Keir Starmer said in his speech launching the manifesto: “We don’t have a magic wand. But what we do have – what this manifesto represents, is a credible long-term plan.

“A plan built on stable foundations, with clear first steps, tough spending rules that will keep taxes and inflation low. NHS waiting times cut – with 40,000 extra appointments every week.”

But an SHA spokesperson said: “The NHS needs investment. There is no way around it. The refusal to raise taxes or borrow combined with the continued commitment to outsourcing condemns the NHS to continued fragmentation and decline.

“It seems from recent research that a high percentage of outsourcing and PFI contracts are due to end during the next five years. We need a commitment to bring this back in house.”
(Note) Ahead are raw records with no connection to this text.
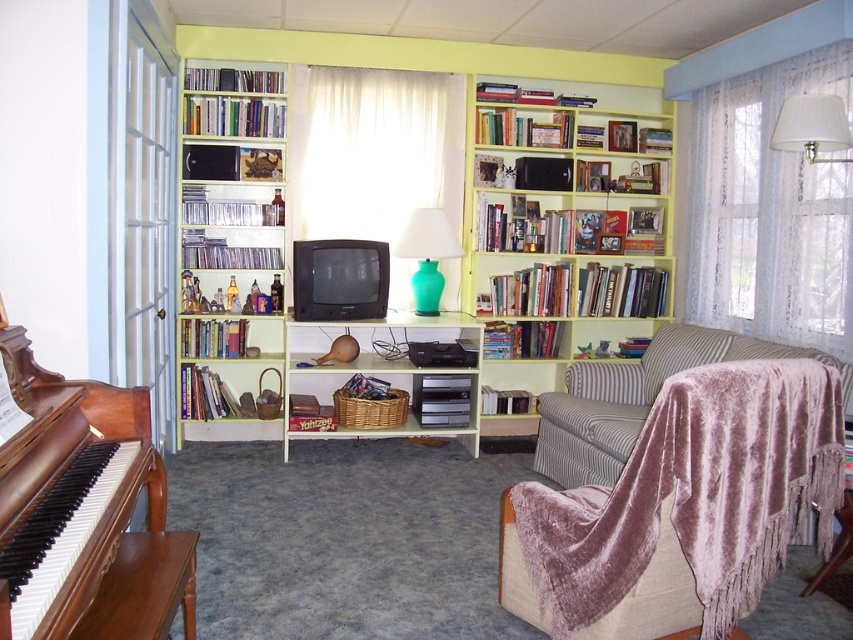 Which is more to the left, velvet beige armchair at lower right or white lace curtain at right?

velvet beige armchair at lower right is more to the left.

Which is more to the right, velvet beige armchair at lower right or white lace curtain at right?

white lace curtain at right is more to the right.

Identify the location of velvet beige armchair at lower right. (689, 499).

Image resolution: width=853 pixels, height=640 pixels. I want to click on velvet beige armchair at lower right, so click(689, 499).

Does striped fabric armchair at right appear on the right side of teal glass lamp at center?

Correct, you'll find striped fabric armchair at right to the right of teal glass lamp at center.

Who is more forward, (x=631, y=403) or (x=409, y=230)?

Point (x=631, y=403) is more forward.

Does point (566, 460) lie behind point (425, 209)?

No, (566, 460) is closer to viewer.

Identify the location of striped fabric armchair at right. The height and width of the screenshot is (640, 853). point(636,397).

Who is taller, white sheer curtain at center or wicker basket at center?

Standing taller between the two is white sheer curtain at center.

Image resolution: width=853 pixels, height=640 pixels. What do you see at coordinates (369, 157) in the screenshot?
I see `white sheer curtain at center` at bounding box center [369, 157].

You are a GUI agent. You are given a task and a screenshot of the screen. Output one action in this format:
    pyautogui.click(x=<x>, y=<y>)
    Task: Click on the white sheer curtain at center
    This screenshot has height=640, width=853.
    Given the screenshot: What is the action you would take?
    pyautogui.click(x=369, y=157) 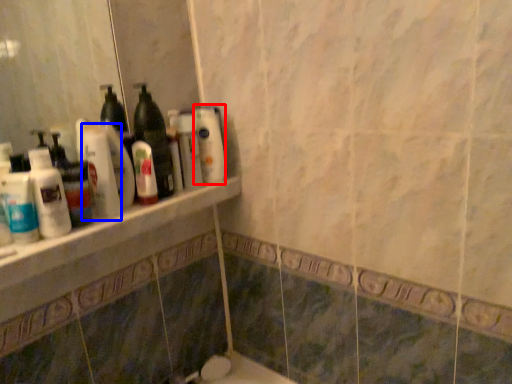 Question: Which point is further to the camera, cleaning product (highlighted by a red box) or cleaning product (highlighted by a blue box)?

Choices:
 (A) cleaning product
 (B) cleaning product

Answer: (A) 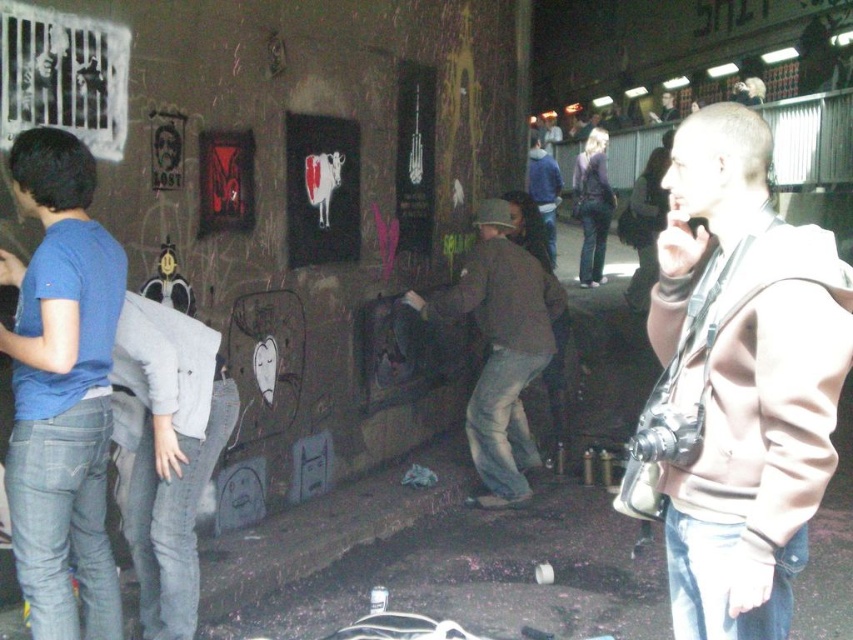 You are a photographer trying to capture both the light brown hoodie at right and the blue fleece jacket at center in a single frame. Given their sizes, which clothing item will appear larger in your photo?

The light brown hoodie at right will appear larger in the photo because its width is greater than that of the blue fleece jacket at center. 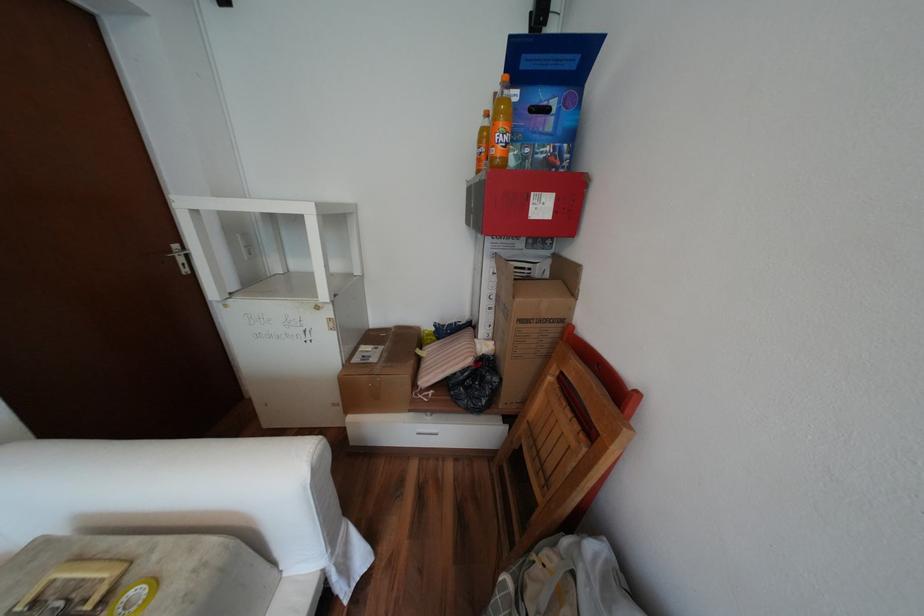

READ MORE: Labour manifesto 2024: What are the party’s NHS and health policies?

The SHA spoke more positively about many of the specific policies in the manifesto, including the pledges to bring down waiting lists, bring in new state-of-the-art scanners, and public health measures to stem rates of smoking, obesity and gambling.

However, other pledges were more luke-warmly received – such as recruiting 8,500 new staff over five years to treat mental health problems in children and adults, which was described as a “very modest proposal”.

They added: “The manifesto is not detailed and is, at times, unclear: is the NHS just a commissioning organisation or is it the provider of healthcare?

“If it buys services from private providers there will be less healthcare to go around because they will take a cut for shareholder profit and they will need to use largely NHS trained staff.

“And we know that the use of outsourced services deepens inequalities.”

READ MORE: ‘The Labour manifesto’s health policies demonstrate little-noticed radicalism’

Chief executive of The King’s Fund Sarah Woolnough also sounded a note of caution.

She said: “New stats released just this morning show the waiting list for planned NHS care has increased on the previous month and now stands at 7.6 million.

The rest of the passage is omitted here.